Ivan’s offering of the protein bar brought back vivid memories of that first night, when Ethan drove me home from Benny’s show—all in a split-second. I could smell the scent of him and feel the warmth of the Rover’s heated seats. I could see him perfectly in my mind, the way he’d set that protein bar on my knee and waited for me to eat it before he would move the car. The “don’t-fuck-with-me” attitude. And the heavy dose of persuasive dominance I couldn’t deny. Come back to me, Ethan…

“Okay.” I nodded, and felt my eyes fill, struggling to keep it together, wanting to be strong for Ethan.

“Good girl,” he said softly, pulling up beside me in a chair. “He’d have a tantrum if he thought you weren’t taking care.”
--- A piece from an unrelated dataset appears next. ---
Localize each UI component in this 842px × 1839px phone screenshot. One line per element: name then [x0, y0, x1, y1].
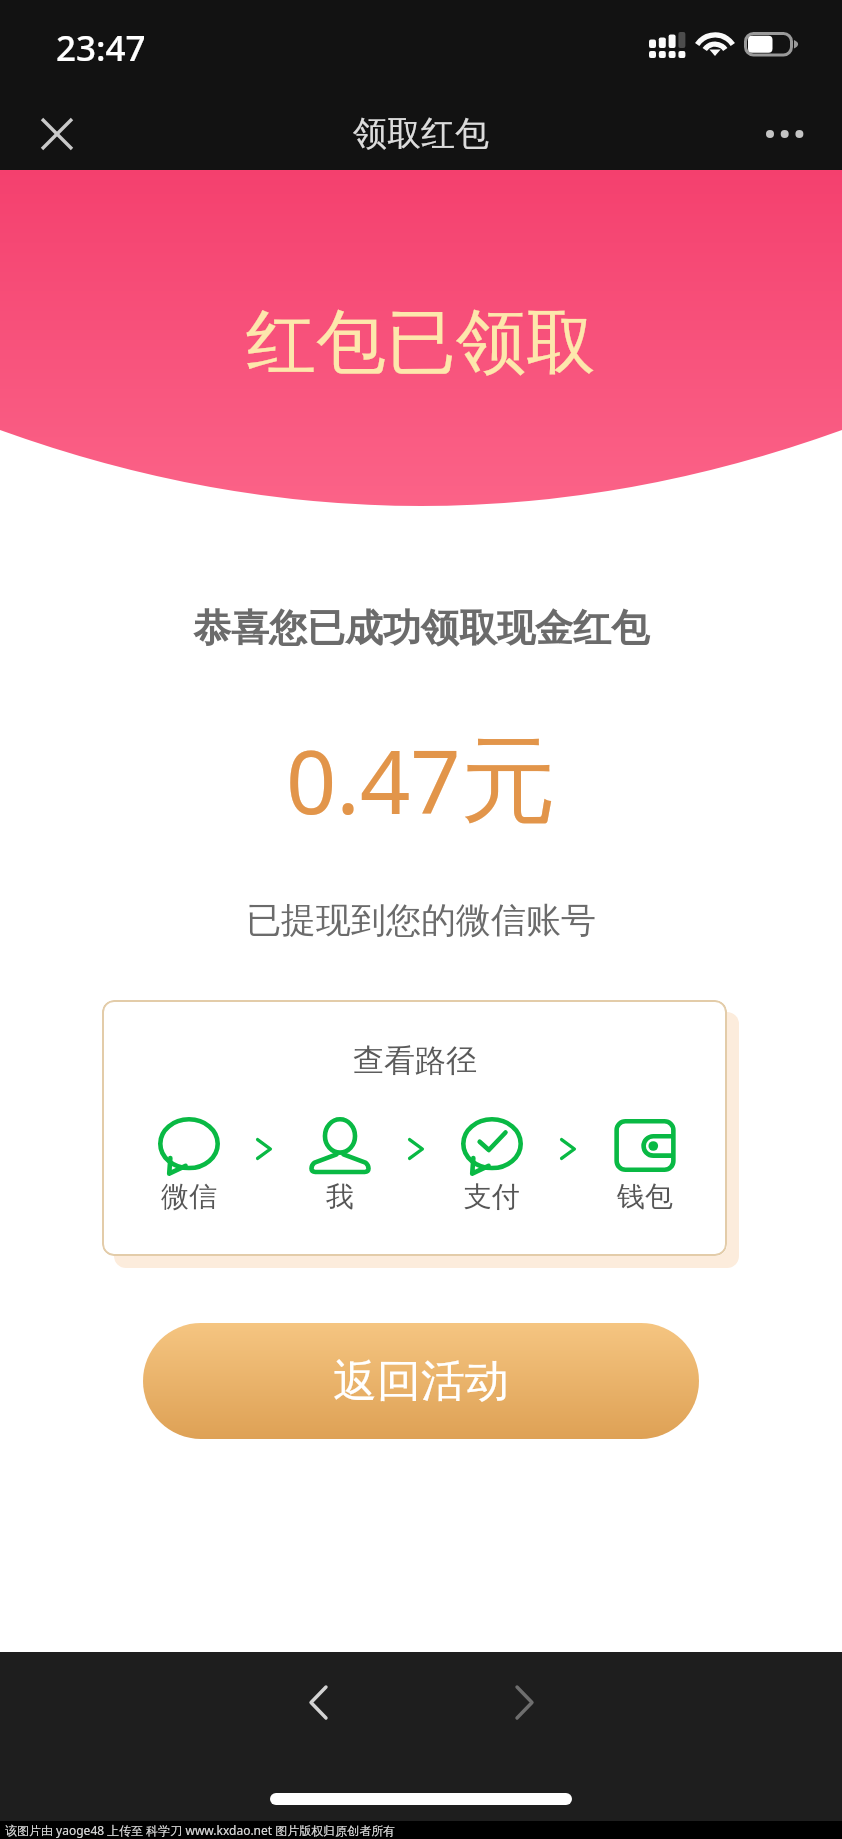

“I know,” I said pitifully, taking a bite and chewing. It tasted like sawdust but I ate it anyway, and sipped the tea. My butterfly angel needed food even if I didn’t want any.

“Thank you, Brynne,” he said with a gentle smile. This was a different side of Ivan I was seeing at Ethan’s bedside. Ivan Everley was a devastating combination of charmingly sexy mixed with witty cynicism, but not right now. It was blatantly obvious he was worried about Ethan, too. They behaved more like brothers than cousins, I thought, and I always had felt that from the two of them. They were brothers in their heart, where it mattered.

“The first night I met Ethan he bought me a protein bar and made me eat it,” I told him.

I felt the tears spill out and down my cheeks and tried to wipe them away with the back of my hand.

Ivan put his arm around me and pulled me in against his side. “He loves you so much. I know he’s fighting his way back. I know him. I know how his mind works. E’s fighting his way back to you right now, Brynne.”

I nodded my agreement. I couldn’t speak, all I could do was believe. Ivan’s words were my lifeline to Ethan right now, and I couldn’t allow any other thoughts or doubts to creep in.

So, we sat there together, and gave him some more time to come back to us.

FINALLY. I smelled her again. Her scent was in my nose, and I breathed it in. A lungful of Brynne. But how could that be? I’d said goodbye to her up on that mountain. I felt different, though.

Vastly different.

I could now feel my body. My hands, my toes, my head. Does that mean…I’ve made it? Oh, f**kin’ fuck yes! I felt euphoria. I was alive…and Brynne was close by. It was so good…whatever was being done to me. The massaging of fingers through my hair, over and over again. Fingers I knew well. Belonging to a hand I’d felt, and held, and kissed. The hand slowly rubbed my scalp. Her hand—Brynne’s hand touched me, and that was the most wonderful perfect f**king thing. I wanted to tell her how much I loved her, and that I was going to be fine, but I couldn’t speak yet. All I could do was breathe her in, and savour the feel of her touching me. Somehow, by some miraculous intervention, I’d survived. I remembered the angel wings holding me when I was floating between life and death. It very much reminded me of another time when it had happened to me.